Dashboard Visualizations

The dashboard includes several insightful visualizations designed to help users understand various aspects of video engagement:

Slicers for Filtering:
- Educational Topic: Allows users to filter videos based on different educational topics.
- Audience Age Group: Filters videos by the age group of the audience.
- Channels: Enables users to select specific YouTube channels for detailed analysis.
Pie Charts:
- Shows the distribution of engagement rates across different videos, helping to identify which videos are more engaging.
- Pie charts illustrating the ratios of views and likes per video to gauge audience response.
Gauges:
- Includes gauges for key performance indicators such as views per video and likes per video, providing a quick snapshot of video performance.
Video Duration Analysis:
- Analyzes video durations categorized by high, medium, and low engagement levels to identify trends and optimal video lengths.
Upload Frequency Comparison:
- Compares the upload frequency of the most engaging videos with the least engaging ones, offering insights into effective content strategies.

———————————————————

Fig. 6: PowerBI Dashboard in two sheets

Fig. 7: Qlik Sense Dashboard

Additional enhancements are being prepared, such as visualizations for sentiment distributions of video titles and descriptions, which will further enrich the dashboard’s insights.

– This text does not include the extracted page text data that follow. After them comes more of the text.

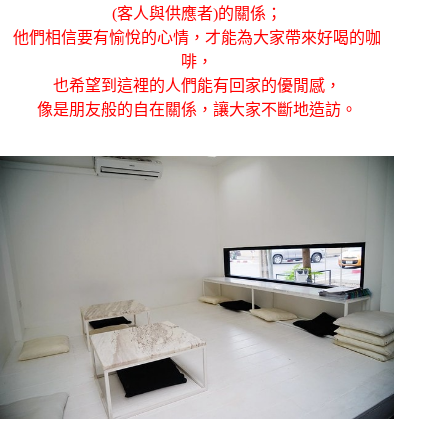
(客人與供應者)的關係；
他們相信要有愉悅的心情，才能為大家帶來好喝的咖
啡，
也希望到這裡的人們能有回家的優閒感，
像是朋友般的自在關係，讓大家不斷地造訪。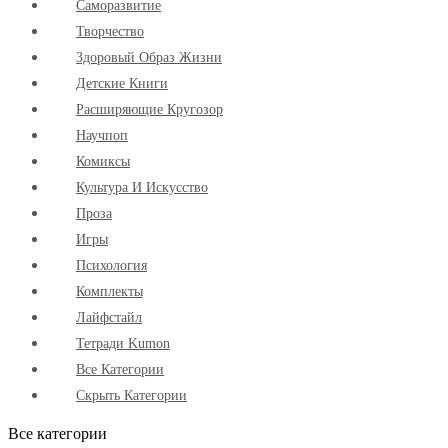
Cаморазвитие
Творчество
Здоровый Образ Жизни
Детские Книги
Расширяющие Кругозор
Научпоп
Комиксы
Культура И Искусство
Проза
Игры
Психология
Комплекты
Лайфстайл
Тетради Kumon
Все Категории
Скрыть Категории
Все категории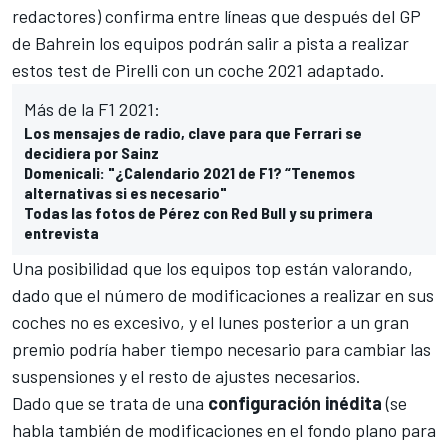
redactores) confirma entre líneas que después del
GP
de Bahrein
los equipos podrán salir a pista a realizar
estos test de Pirelli con un coche 2021 adaptado.
Más de la F1 2021:
Los mensajes de radio, clave para que Ferrari se
decidiera por Sainz
Domenicali: "¿Calendario 2021 de F1? “Tenemos
alternativas si es necesario"
Todas las fotos de Pérez con Red Bull y su primera
entrevista
Una posibilidad que los equipos top están valorando,
dado que el número de modificaciones a realizar en sus
coches no es excesivo, y el lunes posterior a un gran
premio podría haber tiempo necesario para cambiar las
suspensiones y el resto de ajustes necesarios.
Dado que se trata de una
configuración
inédita
(se
habla también de modificaciones en el fondo plano para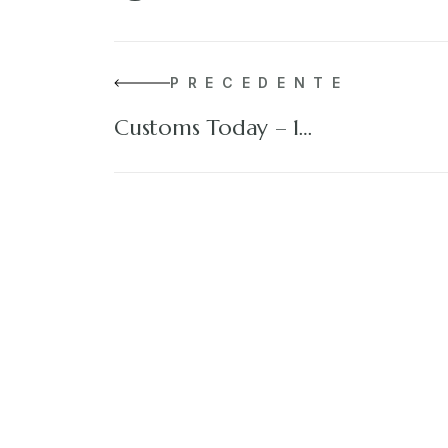
PRECEDENTE
Customs Today – 1…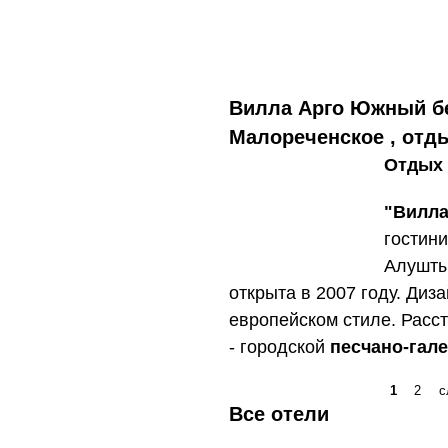
Вилла Арго Южный бе
Малореченское , отд
Отдых 
"Вилла
гостини
Алушты
открыта в 2007 году. Ди
европейском стиле. Расст
- городской
песчано-гал
1
2
с
Все отели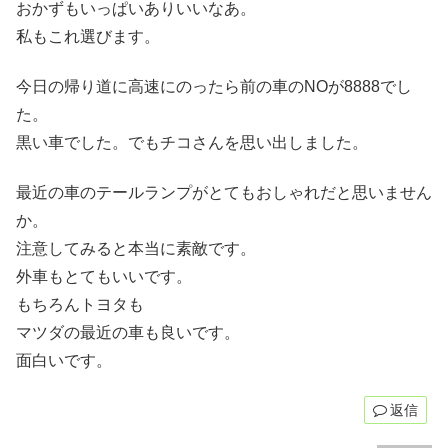
おかずもいっぱいありいいなあ。
私もこれ選びます。
今日の帰り道に高速にのったら前の車のNOが8888でし
た。
黒い車でした。でもチコさんを思い出しました。
最近の車のテールランプがとてもおしゃれだと思いません
か。
注意してみると本当に素敵です。
外車もとてもいいです。
もちろんトヨタも
マツダの最近の車も良いです。
面白いです。
返信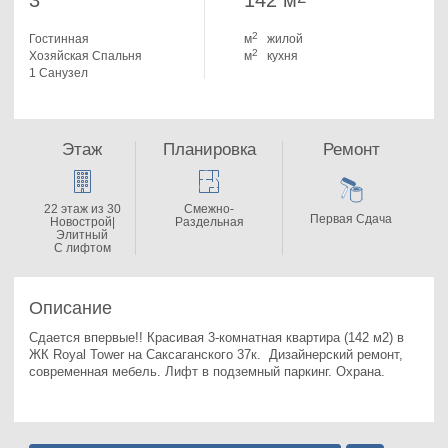
3
142 м
2
Гостинная
м
жилой
2
Хозяйская Спальня
м
кухня
1 Санузел
Этаж
Планировка
Ремонт
22 этаж из 30
Смежно-
Первая Сдача
Новострой|
Раздельная
Элитный
С лифтом
Описание
Сдается впервые!! Красивая 3-комнатная квартира (142 м2) в 
ЖК Royal Tower на Саксаганского 37к. 
 Дизайнерский ремонт, 
современная мебель. Лифт в подземный паркинг. Охрана.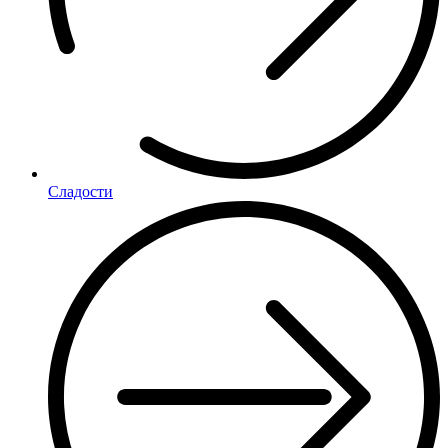
Сладости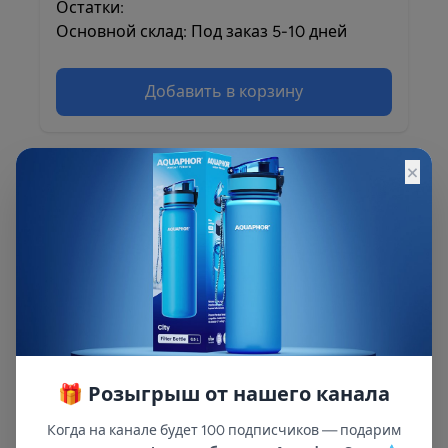
Остатки:
Основной склад: Под заказ 5-10 дней
Добавить в корзину
×
Описание
Описание и характеристики смотрите на
сайте
🎁 Розыгрыш от нашего канала
Когда на канале будет 100 подписчиков — подарим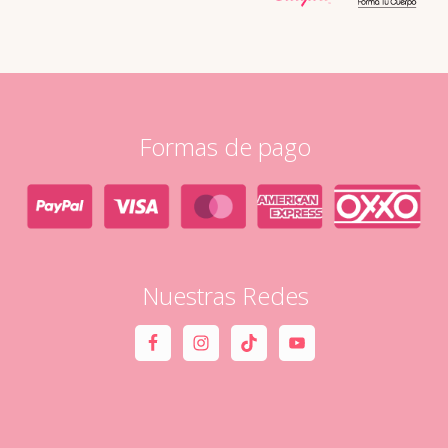
Formas de pago
Nuestras Redes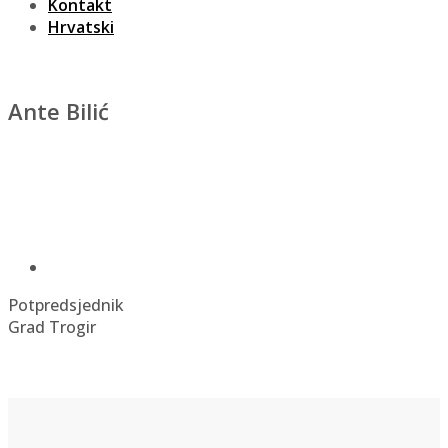
Kontakt
Hrvatski
Ante Bilić
Potpredsjednik
Grad Trogir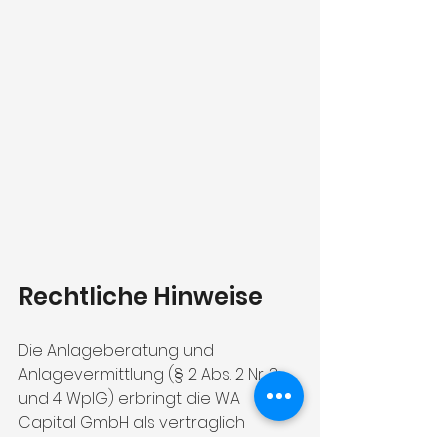
Rechtliche Hinweise
Die Anlageberatung und 
Anlagevermittlung (§ 2 Abs. 2 Nr. 3 
und 4 WpIG) erbringt die WA 
Capital GmbH als vertraglich 
gebundener Vermittler gemäß § 3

Results of Ensemble Method

In this project, the best model configuration consisted of using Random Forest, XGBoost as a gradient-boosted decision tree, KNN and MLP as the base models and XGBoost again as the meta-learner with the “passthrough” mode enabled. This configuration significantly improved the performance over individual models.

Best Base Model Performances:

Random Forest: Achieved an accuracy of 0.6750.
Gradient Boosting: Achieved an accuracy of 0.6729.

Ensemble Model Performance: The stacking ensemble method outperformed individual models, achieving an accuracy of 0.7273. This ensemble model demonstrated substantial improvements across various metrics, showcasing the effectiveness of combining multiple models.

Fig. 8: Performance metrics of the ensemble model results in a radar diagram

For a detailed comparison and visualization of the enhancements in each classification criterion, refer to Fig. 8, which presents the improvements in a radar plot. This plot highlights the gains in accuracy, precision, recall, f1_score, and roc_auc, emphasizing the ensemble model’s superior performance.